Cette interdiction WhatsApp poursuit une tendance plus large de la maison restreignant les demandes technologiques basées sur des problèmes de sécurité.

« Avec toutes les tensions géopolitiques, la maison américaine ne veut pas laisser de trous béants dans la sécurité, car les données et les informations sont le nouvel arsenal pour que les pays puissent se faire le dessus », a déclaré Shah.

En décembre 2022, la Chambre a interdit Tiktok des appareils du personnel, citant l’application comme «un risque élevé en raison d’un certain nombre de problèmes de sécurité». Plus récemment, la Chambre a limité Microsoft Copilot AI et une utilisation limitée de chatppt à la version Payé ChatGpt Plus, citant des préoccupations concernant les fuites de données aux services cloud non autorisés.

Implications de sécurité de l’entreprise

La décision de la Chambre reflète des préoccupations croissantes parmi les dirigeants informatiques d’entreprise concernant les plateformes de messagerie de consommation documentées par des experts en sécurité pendant des années.

Les applications de messagerie de consommation telles que WhatsApp manquent souvent de contrôles administratifs que les organisations ont besoin de conformité et de rétention des données, de ne pas fournir de capacités de gestion centralisées ou de sentiers d’audit détaillés requis dans les industries réglementées.
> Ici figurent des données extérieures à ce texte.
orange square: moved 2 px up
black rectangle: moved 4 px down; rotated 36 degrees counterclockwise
Encore plus préoccupant est le problème d’exposition aux métadonnées: bien que WhatsApp crypte le contenu du message, les modèles de communication et les statistiques d’utilisation peuvent toujours être collectés, potentiellement révélant une intelligence commerciale sensible.
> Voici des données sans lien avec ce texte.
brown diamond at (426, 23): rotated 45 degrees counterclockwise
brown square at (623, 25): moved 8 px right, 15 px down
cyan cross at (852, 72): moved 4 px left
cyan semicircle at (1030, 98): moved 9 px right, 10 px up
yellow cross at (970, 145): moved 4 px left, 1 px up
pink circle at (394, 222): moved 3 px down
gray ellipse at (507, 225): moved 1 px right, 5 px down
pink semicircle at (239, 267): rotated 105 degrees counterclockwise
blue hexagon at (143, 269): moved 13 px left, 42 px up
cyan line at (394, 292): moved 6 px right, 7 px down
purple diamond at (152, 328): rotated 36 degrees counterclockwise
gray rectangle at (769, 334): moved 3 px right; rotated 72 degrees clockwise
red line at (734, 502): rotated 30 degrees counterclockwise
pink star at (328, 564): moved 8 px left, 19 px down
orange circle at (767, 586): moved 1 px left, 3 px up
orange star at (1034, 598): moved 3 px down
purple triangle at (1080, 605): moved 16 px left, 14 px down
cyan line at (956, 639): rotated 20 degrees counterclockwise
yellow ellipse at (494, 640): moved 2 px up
De plus, les sauvegardes WhatsApp stockées dans les services cloud ne sont pas cryptées par défaut, laissant les histoires de chat potentiellement exposées à moins que les utilisateurs ne permettent manuellement les sauvegardes cryptées, une étape que de nombreux utilisateurs négligent.

Stratégie de messagerie d’entreprise

Pour les dirigeants informatiques de l’entreprise, la décision WhatsApp de la Chambre offre plusieurs considérations stratégiques. Les organisations doivent évaluer les plateformes de messagerie en fonction des exigences de sécurité des entreprises plutôt que de la popularité des consommateurs, de l’évaluation des facteurs clés, notamment le cryptage de bout en bout, les contrôles administratifs, les fonctionnalités de conformité et les options de résidence aux données.

Des politiques claires distinguant les outils de communication personnels et professionnels approuvés peuvent aider à prévenir les lacunes de sécurité tout en maintenant la productivité. Les préoccupations de la Chambre concernant la transparence des données de WhatsApp mettent en évidence l’importance critique des évaluations approfondies des fournisseurs et des accords de traitement des données claires.

Les plates-formes de qualité d’entreprise telles que les équipes Microsoft, les solutions de messagerie sécurisées ou spécialisées peuvent mieux répondre aux besoins de sécurité et de conformité organisationnels, offrant des fonctionnalités telles que la prévention des pertes de données, les capacités de maintien juridique et l’intégration avec l’infrastructure de sécurité existante que les applications de consommation ne peuvent tout simplement pas égaler.

L’action de la Chambre sur WhatsApp peut influencer d’autres agences et entreprises gouvernementales pour réévaluer leurs politiques de plateforme de messagerie. Comme les organisations s’appuient de plus en plus sur des outils de communication numérique, l’équilibre entre l’utilisabilité et la sécurité continuera d’évoluer.